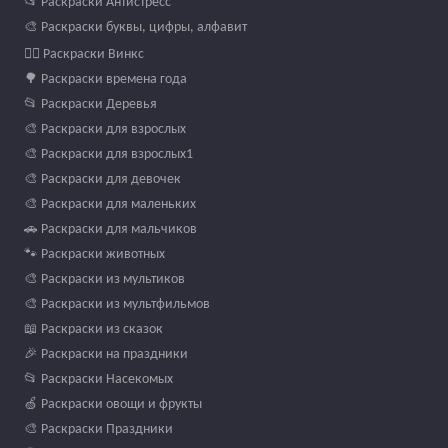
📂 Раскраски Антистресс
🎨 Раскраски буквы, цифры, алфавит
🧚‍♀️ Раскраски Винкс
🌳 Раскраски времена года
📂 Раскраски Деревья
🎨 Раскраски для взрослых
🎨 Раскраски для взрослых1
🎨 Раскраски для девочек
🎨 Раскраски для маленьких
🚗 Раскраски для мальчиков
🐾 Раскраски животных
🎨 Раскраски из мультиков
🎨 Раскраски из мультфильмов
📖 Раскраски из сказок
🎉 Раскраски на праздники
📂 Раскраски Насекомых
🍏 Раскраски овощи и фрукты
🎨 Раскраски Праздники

--

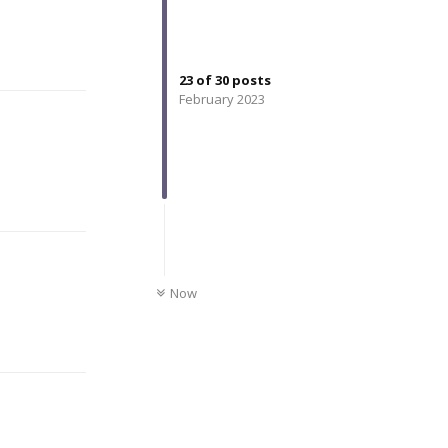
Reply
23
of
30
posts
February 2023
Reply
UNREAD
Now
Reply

==

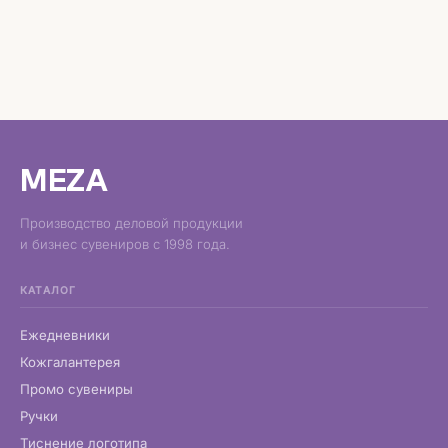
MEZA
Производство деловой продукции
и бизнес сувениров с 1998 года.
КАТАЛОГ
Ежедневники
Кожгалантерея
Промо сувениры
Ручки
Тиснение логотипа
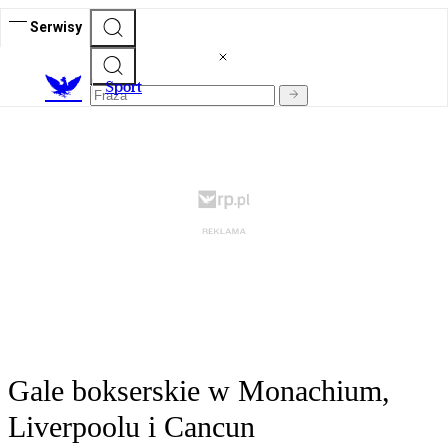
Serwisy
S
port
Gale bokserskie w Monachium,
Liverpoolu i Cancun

■ TO DO: Scan the material above for the string "года" and copy every line that has it.

■ RESULT OF THIS TASK:
🌳 Раскраски времена года
и бизнес сувениров с 1998 года.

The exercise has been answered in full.